■ THE PROBLEM ■
In the records below, some lines hold the word "Blitar". Copy each of those lines.

++++

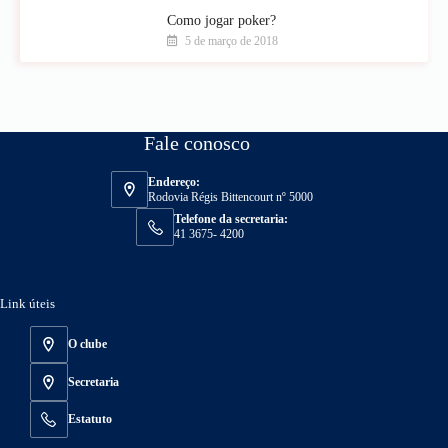
Como jogar poker?
5 de março de 2018
Fale conosco
Endereço:
Rodovia Régis Bittencourt nº 5000
Telefone da secretaria:
41 3675- 4200
Link úteis
O clube
Secretaria
Estatuto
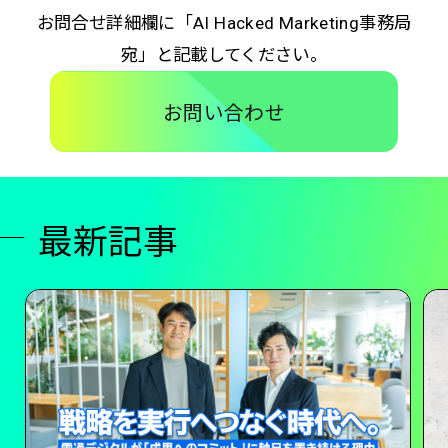
お問合せ詳細欄に「AI Hacked Marketing事務局
宛」と記載してください。
お問い合わせ
最新記事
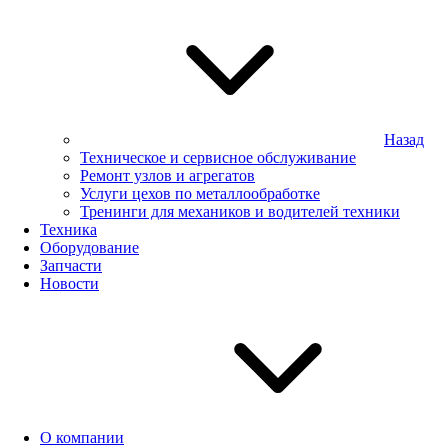
Назад
Техническое и сервисное обслуживание
Ремонт узлов и агрегатов
Услуги цехов по металлообработке
Тренинги для механиков и водителей техники
Техника
Оборудование
Запчасти
Новости
О компании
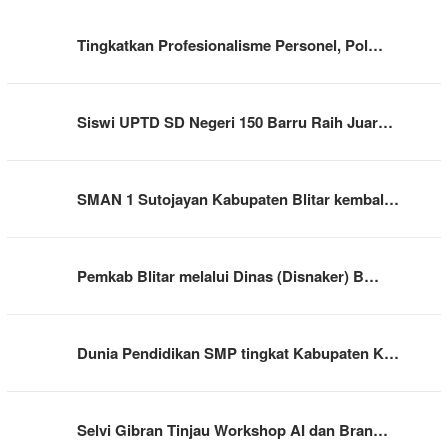
Tingkatkan Profesionalisme Personel, Pol…
Siswi UPTD SD Negeri 150 Barru Raih Juar…
SMAN 1 Sutojayan Kabupaten Blitar kembal…
Pemkab Blitar melalui Dinas (Disnaker) B…
Dunia Pendidikan SMP tingkat Kabupaten K…
Selvi Gibran Tinjau Workshop AI dan Bran…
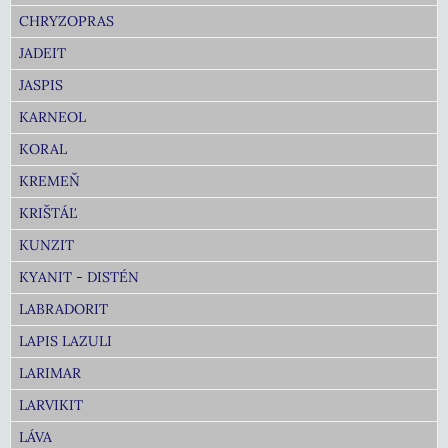
CHRYZOPRAS
JADEIT
JASPIS
KARNEOL
KORAL
KREMEŇ
KRIŠTÁĽ
KUNZIT
KYANIT - DISTÉN
LABRADORIT
LAPIS LAZULI
LARIMAR
LARVIKIT
LÁVA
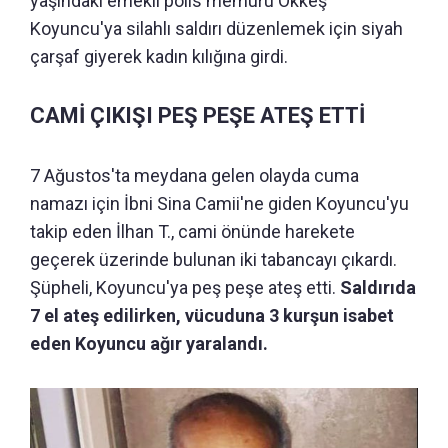
yaşındaki emekli polis memuru Ökkeş
Koyuncu'ya silahlı saldırı düzenlemek için siyah
çarşaf giyerek kadın kılığına girdi.
CAMİ ÇIKIŞI PEŞ PEŞE ATEŞ ETTİ
7 Ağustos'ta meydana gelen olayda cuma
namazı için İbni Sina Camii'ne giden Koyuncu'yu
takip eden İlhan T., cami önünde harekete
geçerek üzerinde bulunan iki tabancayı çıkardı.
Şüpheli, Koyuncu'ya peş peşe ateş etti.
Saldırıda
7 el ateş edilirken, vücuduna 3 kurşun isabet
eden Koyuncu ağır yaralandı.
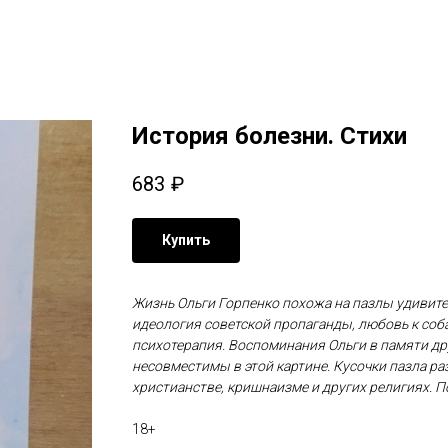
История болезни. Стихи
683
₽
Купить
Жизнь Ольги Горпенко похожа на пазлы удивите
идеология советской пропаганды, любовь к соб
психотерапия. Воспоминания Ольги в памяти дру
несовместимы в этой картине. Кусочки пазла ра
христианстве, кришнаизме и других религиях. По
18+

++++

■ TASK SOLUTION ■
SMAN 1 Sutojayan Kabupaten Blitar kembal…
Pemkab Blitar melalui Dinas (Disnaker) B…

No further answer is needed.